Act Now! Registration obligations for domestic and intermediary remitters

Do you know if you need to register with AUSTRAC? Currently some remitters are not registered, but should be or will need to by 31 March 2026 under the new regime.

  • Domestic remitters: If you are a remitter of domestic payments and you are not registered with AUSTRAC because you think it only applies to international remittances, you likely should already be registered.
  • Intermediaries: If you are a remitter who is not currently registered with AUSTRAC because you are an intermediary, you will need to be registered by 31 March 2026 because you will be providing designated services as an intermediary when the new AML/CTF regime commences.
  • Transferring funds to a customer’s bank account: If you are a remitter who transfers funds to a customer’s bank account or to a credit provider, then you will need to be registered by 31 March 2026 because you will be providing designated services as a beneficiary institution when the new AML/CTF regime commences.

We explain these issues in further detail below.

Domestic remitters

We have heard anecdotally of domestic remitters who are not registered with AUSTRAC because of a belief that only international remitters are captured under the current AML/CTF regime. The source of this belief is unclear, but it appears to be widespread. Nothing in the AML/CTF regime supports this conclusion and, during consultation on the reforms, AUSTRAC expressed the view it is likely to be an incorrect belief.

If you are a remitter who is a non-financier and you accept an instruction for the transfer, or you make the transfer available or arrange for it to be made available under a designated remittance arrangement, then you are likely to be providing a designated service, even if you only remit domestic payments.

You should validate whether you need to register (including seeking external legal advice if necessary), and if you do, you should apply for registration immediately.
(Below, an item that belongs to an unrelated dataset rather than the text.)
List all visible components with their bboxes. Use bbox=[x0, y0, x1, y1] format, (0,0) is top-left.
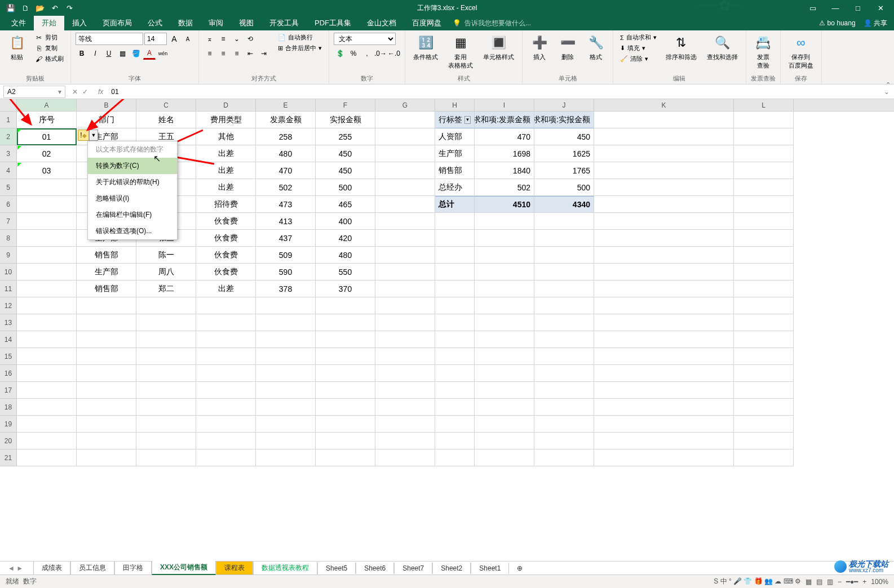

This is in addition to enrolling.

Intermediaries

Currently, the AML/CTF regime applies to non-financiers who either accept an instruction for the transfer or who make the transfer available or arrange for it to be made available under a designated remittance arrangement.
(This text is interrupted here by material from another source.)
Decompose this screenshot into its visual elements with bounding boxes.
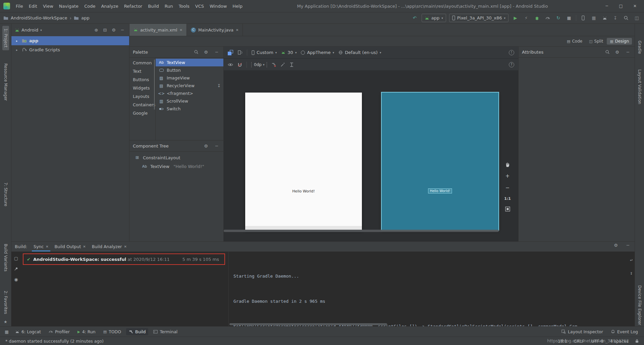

This means that non-financier remitters who only pass on the transfer message as an intermediary are not captured under the current AML/CTF regime.

However, intermediaries who pass on a transfer message will be providing a designated service under the new AML/CTF regime commencing 31 March 2026 and will need to register with AUSTRAC by that date. These remitters must not provide the intermediary designated service until they are AUSTRAC registered.
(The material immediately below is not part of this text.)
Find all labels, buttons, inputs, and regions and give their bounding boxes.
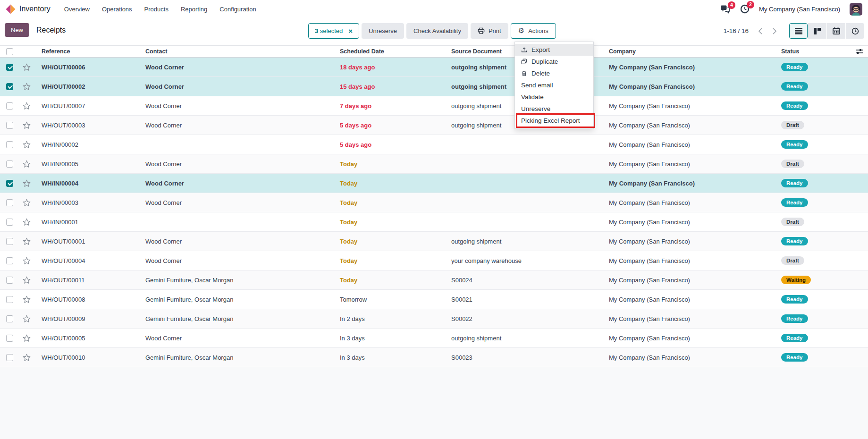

Intermediary remitters should therefore apply to register with AUSTRAC as soon as possible given that AUSTRAC can take up to 90 days to assess the application, and if AUSTRAC requests further information, a further 90 days to consider the information. This is in addition to enrolling. See AUSTRAC’s guidance here.

Intermediaries will have limited customer due diligence obligations but will need to monitor customers for unusual transactions and behaviours for suspicious matter reporting purposes, as well as comply with other obligations such as to have a ML/TF risk assessment and AML/CTF policies and follow the travel rule.

Payment providers who deposit the funds with a third party

If you transfer a customer’s money to a bank, you may be providing a designated service under the new AML/CTF Act.

Under the current law, payments providers who are non-financiers are not captured under the AML/CTF Act where they transfer funds to the customer’s bank account, and the bank makes the money available to the customer. This is because the item 32 designated service applies where payments providers who are non-financiers make the money available or arrange for it to be made available to an ultimate transferee. In this circumstance, it is the bank who makes the money available to the customer, not the payments provider.

However, this kind of transfer will be captured as a designated service under the new AML/CTF Act from 31 March 2026. The new item 30 applies to payment providers (including those who are non-financiers) who make the transfer of value available to the payee in the capacity of a beneficiary institution. The new definition of beneficiary institution includes a person who “makes the transferred value available to the payee, under an arrangement with the payee, by depositing the value with a third-party deposit-taker or credit provider.” Accordingly, payments provider who transfer funds to a customer’s bank account will be a beneficiary institution and are making the money available to the payee, even where it is deposited with a bank or credit provider.